L'évolution est chronique émaillée de complications psychiatriques.
Les tableaux peuvent être graves avec une répétitions des passages à l'actes, une polytoxicomanie, des hospitalisations itératives, une multiplications d'actes délictueux violents, une précarité sociale et un isolement affectif très mal toléré.
Il n'est pas indispensable d'avoir un avis tranché sur les débats et les positions théoriques.
Il est possible que l'entité borderline ne soit pas une entité clinique pertinente.
Toutefois en pratique, des patients présentant ce tableau clinique sont souvent rencontrés.
Les thérapeutiques médicamenteuses peuvent aider sur certains aspects du trouble.
- Les anxiolytiques contre l'anxiété. Les antidépresseurs pour les complications dépressive, les neuroleptiques pour diminuer l'impulsivité.
- Les médicaments peuvent aussi aggraver le tableau : surconsommation, désinhibition, aggravation de la dépendance et de la passivité, etc.
Des hospitalisations plus ou moins longues ne peuvent pas toujours être évitées. Elles permettent de contrôler l'impulsivité ; elles aident à poser des limites dans les comportements auto et hétéro agressifs ; elles protègent lorsque l'environnement social du sujet est trop néfaste ou trop précaire.
Pour les patients présentant des tableaux cliniques évoquant un borderline, la clinique et la psychopathologie peuvent aider les soignants à ajuster leurs actions et leur relation avec le patient.

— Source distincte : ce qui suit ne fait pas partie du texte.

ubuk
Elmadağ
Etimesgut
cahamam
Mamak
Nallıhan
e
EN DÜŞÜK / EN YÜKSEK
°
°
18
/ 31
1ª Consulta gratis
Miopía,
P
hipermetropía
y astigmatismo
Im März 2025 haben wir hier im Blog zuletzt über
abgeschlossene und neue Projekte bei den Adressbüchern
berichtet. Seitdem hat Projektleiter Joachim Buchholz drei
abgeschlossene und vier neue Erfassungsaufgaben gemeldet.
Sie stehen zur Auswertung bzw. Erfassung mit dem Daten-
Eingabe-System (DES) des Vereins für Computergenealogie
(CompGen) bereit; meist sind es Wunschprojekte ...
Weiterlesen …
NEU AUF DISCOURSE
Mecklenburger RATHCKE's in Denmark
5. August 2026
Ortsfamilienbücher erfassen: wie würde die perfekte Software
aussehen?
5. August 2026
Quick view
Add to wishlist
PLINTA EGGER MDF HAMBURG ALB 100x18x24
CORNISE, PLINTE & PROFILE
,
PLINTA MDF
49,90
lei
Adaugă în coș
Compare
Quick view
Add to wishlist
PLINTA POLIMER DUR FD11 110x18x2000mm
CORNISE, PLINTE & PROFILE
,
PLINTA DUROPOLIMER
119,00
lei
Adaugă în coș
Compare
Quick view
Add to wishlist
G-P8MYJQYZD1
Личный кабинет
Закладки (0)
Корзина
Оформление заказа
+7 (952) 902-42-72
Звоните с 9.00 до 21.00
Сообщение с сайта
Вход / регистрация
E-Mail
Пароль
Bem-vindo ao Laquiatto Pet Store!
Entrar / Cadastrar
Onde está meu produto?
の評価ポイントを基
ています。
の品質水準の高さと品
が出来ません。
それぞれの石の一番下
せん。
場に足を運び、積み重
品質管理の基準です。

Par exemple, un borderline qui reprocherait une attitude agressive à son égard incitera à un peu plus de vigilance : projection ? Chez un borderline qui décrirait son épouse comme une femme parfaite et idéale, c'est avec hésitation, qu'il conviendra de tenter de modérer ses éloges qui résultant d'une "idéalisation" sont des "mécanismes de défenses" qui protègent l'épouse des pulsions violentes du patient.
Il est toutefois préférable de ne pas trop abuser des concepts psychopathologiques qui peut-être, ont une pertinence pratique et descriptive, à un moment donné, pour un patient donné, mais qui reposent sur des fondement théoriques fragiles et discutables.